Ken, your comments on "self-describability" are right on. I've been writing about precisely this for the past few days, and it has kept bothering me. I too have studied philosophy and using such a term does make me cringe every time.
Any suggestion of a name that describes the ability to retrieve the node names without recourse to external data, *and* is understood immediately by most, would be much welcome.
But on to the meat of it. I wish to pick at your claims regarding the "subset of a subset" and the "Web per se".
How many mobile units shipping with support for such technologies as SVG, XHTML, or SOAP does it take to make you consider it large enough for consideration? I've heard that the US was a bit behind in adopting those, but surely you wouldn't be that culture-centric? How many homes need to have interactive TV set-top boxes to make you happy? How many people need to be using SOAP before it counts?
And what's that "Web per se" business? Is it only the Web if I'm browsing porn from a beefy desktop box? Do other devices not count?
We're talking millions of users already. And their content is webbish, or being webized, when it isn't the Web already. And I won't get into the other uses, timed text, X3D, NewsML, GML...
Should each of those technologies be inventing its own solution? Don't you think they've tried gzip? If they all go their own routes, how will I create content that works for multiple platforms? What are the chances that it'll be royalty-free? How does it deal with language updates? If OMA and 3GPP come up with their own standards one for XHTML and the other for SVG (as was very nearly avoided) how can I mix them?
I agree that the workshop announcement has some confusing terminology. Well, that's life, it's not a document that needs to stay in the annals of history.

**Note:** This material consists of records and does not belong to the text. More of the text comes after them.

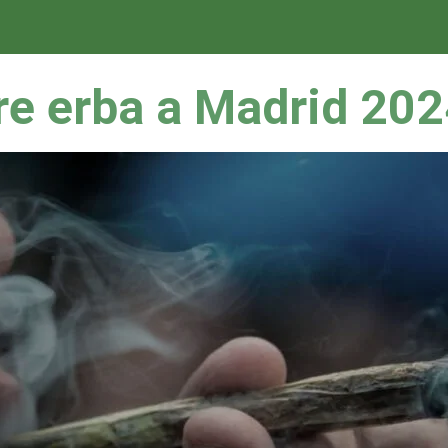
g
e erba a Madrid 20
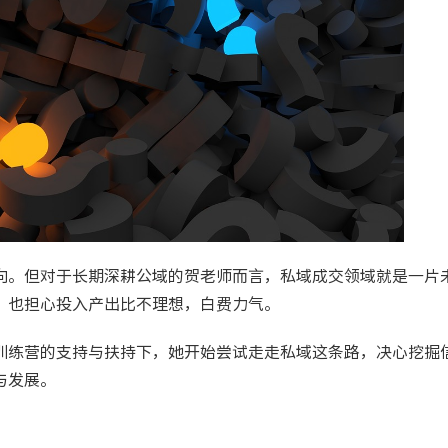
向。但对于长期深耕公域的贺老师而言，私域成交领域就是一片
，也担心投入产出比不理想，白费力气。
训练营的支持与扶持下，她开始尝试走走私域这条路，决心挖掘
与发展。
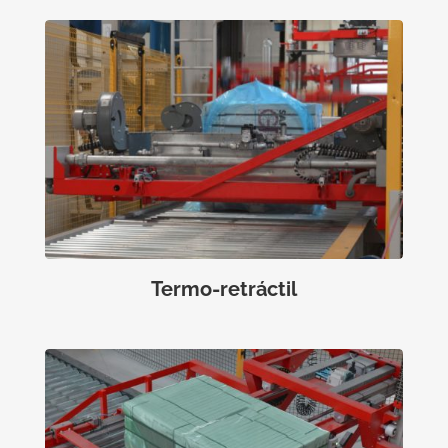
Termo-retráctil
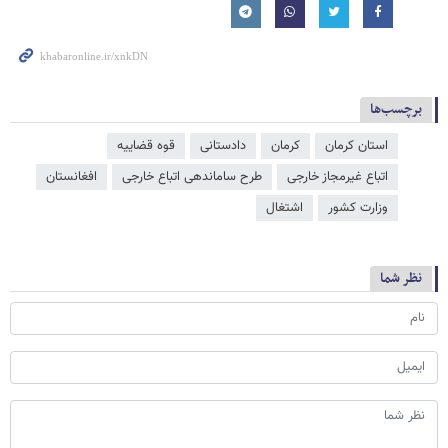
برچسب‌ها
استان کرمان
کرمان
دادستانی
قوه قضاییه
اتباع غیرمجاز خارجی
طرح ساماندهی اتباع خارجی
افغانستان
وزارت کشور
اشتغال
نظر شما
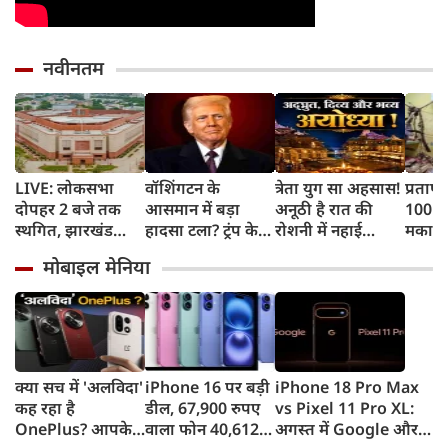
नवीनतम
LIVE: लोकसभा
वॉशिंगटन के
त्रेता युग सा अहसास!
प्रतापग
दोपहर 2 बजे तक
आसमान में बड़ा
अनूठी है रात की
100 सा
स्थगित, झारखंड
हादसा टला? ट्रंप के
रोशनी में नहाई
मकान 
विधानसभा में भी
मरीन वन हेलिकॉप्टर
रामनगरी अयोध्या
परिवार
मोबाइल मेनिया
बवाल
के बेहद करीब पहुंचा
दर्दना
यात्री विमान, जांच
शुरू
क्या सच में 'अलविदा'
iPhone 16 पर बड़ी
iPhone 18 Pro Max
कह रहा है
डील, 67,900 रुपए
vs Pixel 11 Pro XL:
OnePlus? आपके
वाला फोन 40,612
अगस्त में Google और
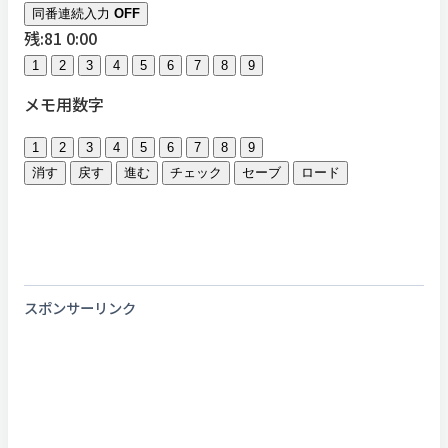
同番連続入力
OFF
残:81
0:00
1
2
3
4
5
6
7
8
9
メモ用数字
1
2
3
4
5
6
7
8
9
消す
戻す
進む
チェック
セーブ
ロード
スポンサーリンク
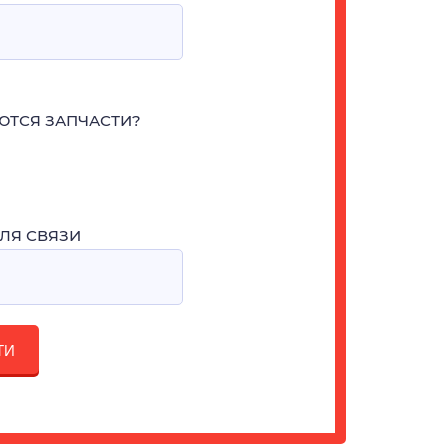
ЮТСЯ ЗАПЧАСТИ?
ЛЯ СВЯЗИ
ТИ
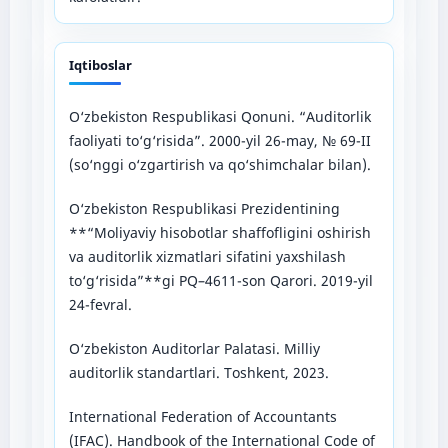
Iqtiboslar
O‘zbekiston Respublikasi Qonuni. “Auditorlik
faoliyati to‘g‘risida”. 2000-yil 26-may, № 69-II
(so‘nggi o‘zgartirish va qo‘shimchalar bilan).
O‘zbekiston Respublikasi Prezidentining
**“Moliyaviy hisobotlar shaffofligini oshirish
va auditorlik xizmatlari sifatini yaxshilash
to‘g‘risida”**gi PQ–4611-son Qarori. 2019-yil
24-fevral.
O‘zbekiston Auditorlar Palatasi. Milliy
auditorlik standartlari. Toshkent, 2023.
International Federation of Accountants
(IFAC). Handbook of the International Code of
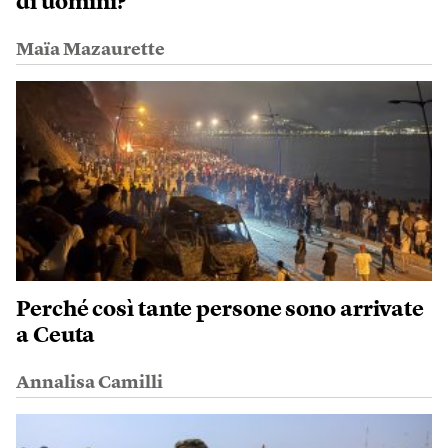
di uomini?
Maïa Mazaurette
Perché così tante persone sono arrivate
a Ceuta
Annalisa Camilli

So we've got a set of varied technologies, all of them using XML, all of them finding issues, working on and with the Web, and having millions of users, with every indication that there are many more to come. Hmmmm. To me, it smells like a good area to produce solutions that span the XML spectrum properly. Besides, for the pleasure of pushing it a little further... audio-video, SVG, X3D, mobile, P2P, nomadic Web Services, etc. that's a bunch of areas where interesting stuff is going on, probably more interesting than the quasi-dead Web-as-just-a-desktop-browser space. And then there are more specific needs such as those for instance of mapping or CAD. They still add their numbers to the lot.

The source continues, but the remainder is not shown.